司法ウオッチ<開かれた司法と市民のための言論サイト>

 

 多数決よりも、少数意見の尊重こそ、民主主義で試される叡智だと思ってきた。また、そのように教わってきた。多数決で選択されなかった意見を考慮にいれず、全体を選択された意見に従わせるということになれば、全体主義的になる恐れをはらむ。できるだけ、少数意見を汲み、広くコンセンサスを得て多様性を確保する方が、民主主義にふさわしい。

 

 ただ、この考慮のプロセスには、当然、手間がかかるし、工夫も求められる。だから、決めきれないものを決めるという、決定手続きとしての多数決の利便性と効率性に目を奪われたならば、このプロセスへの努力は、すぐに疎かになってしまう。そのことも民主主義国家の国民である私たちは知っている。

 

 政権獲得・維持を目指す、この国の政治家が口々に言う「決められる政治」という言葉には、その意味で、もともと危ういものを感じてきた。「決められる」立場になったとき、前記民主主義で試されている叡智の結集に、彼らがどこまで真剣に意を用いて、努力するのか。それによっては、「民主主義国家」であるはずの、わが国の未来は、全く違うものになるということを予感させたからである。

 

 7月15日の衆院平和安全法制特別委員会での安保関連法案の強行採決に、「民主主義国家」日本の悪夢を見るような思いになった。この法案は、まさに「戦争法案」そのものであり、集団的自衛権の行使そのものが違憲であり、どんなに安保政策上の根拠を並び立てても、立憲主義のもと、憲法の縛りの下検討されるべきであるという前提に立つ以上、その余を判断するまでもなく、そもそもアウトととらえるべきだ。

 

 しかし、その法案が委員会を通過した事態の深刻さに加え、私たちが同様に見せつけられ、直面している深刻な問題は、「民主主義国家」日本の現実そのものにある。この法案に対して、国民のなかにも当然、賛否はある。しかし、この強行採決で考慮されていないのは、少数意見ではない。安倍晋三首相も与党議員も、そのことをもちろん承知している。賛成が多数になるまで国民の理解が広がっていないことは首相や閣僚の一部がはっきりと認めている。

 

 この状態で採決することに、首相も、委員会に出席した与党政治家も、何の躊躇もない。「民主主義」の筋として、いくらなんでもこれはできない、という声を誰も挙げないというのが、この国の私たちの代表者たちの「民主的」なレベルなのだ。
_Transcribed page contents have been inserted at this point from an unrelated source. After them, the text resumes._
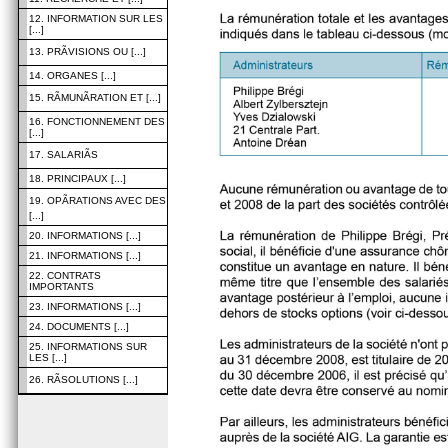
12. INFORMATION SUR LES
[...]
13. PRÃVISIONS OU [...]
14. ORGANES [...]
15. RÃMUNÃRATION ET [...]
16. FONCTIONNEMENT DES
[...]
17. SALARIÃS
18. PRINCIPAUX [...]
19. OPÃRATIONS AVEC DES
[...]
20. INFORMATIONS [...]
21. INFORMATIONS [...]
22. CONTRATS
IMPORTANTS
23. INFORMATIONS [...]
24. DOCUMENTS [...]
25. INFORMATIONS SUR
LES [...]
26. RÃSOLUTIONS [...]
自らが掲げた政策を押し通すために、世論の多数意見も無視し、耳を貸さない代表者に、まして自分たちの政策に反する少数意見への考慮をどうして期待できるだろうか。民主主義の叡智などほど遠い、その現実に愕然とするのだ。

 

 多数派が形成されているなかで、彼らの手を止めさせるのは、内閣支持率だとニュース解説者が語っていた。それは真実だが、それが意味するところは、民主主義国家の代表として世論に向き合う姿では決してない。その解説者も当たり前のように言っていたが、そこにある問題意識は政権の維持と当落だけだ。

 

 どんな多数派世論無視の強行採決をしようが、次回当選できればいいという彼らの価値観。もちろん、そこには有権者が「忘れる」、投票日まで怒りは持続せず、集票に影響しなくなるという、とてつもない侮りがある。確かに、その脅威もまた、彼らを拘束するのであれば、民主主義にとって必要な緊張関係であり、そのことの自覚は私たちにも求められる。

 

 しかし、そのことだけで動く政治家に本当の意味で期待できるだろうか。当落を多数意見で値踏みするのならば、少数意見考慮への叡智を繰り出す努力など期待できるわけがないし、私たちの目の届かないところで、どのような判断をするか分かったものではない。そもそも投票日までに「忘れてくれればいい」のだから。

 

 選んだのは我々であり、また侮られているのは我々だ。この「民主主義」国家の代表たちのレベルは、私たち国民のレベルとされても仕方がないし、むしろ私たちは、もっと積極的にそう自覚しなければならないだろう。「決められる政治」というスローガンの果てに、「戦争」と「民主主義」という二つのテーマで、日本の深刻な現実を見せつけられた「悪夢」の日を決して忘れてはならない。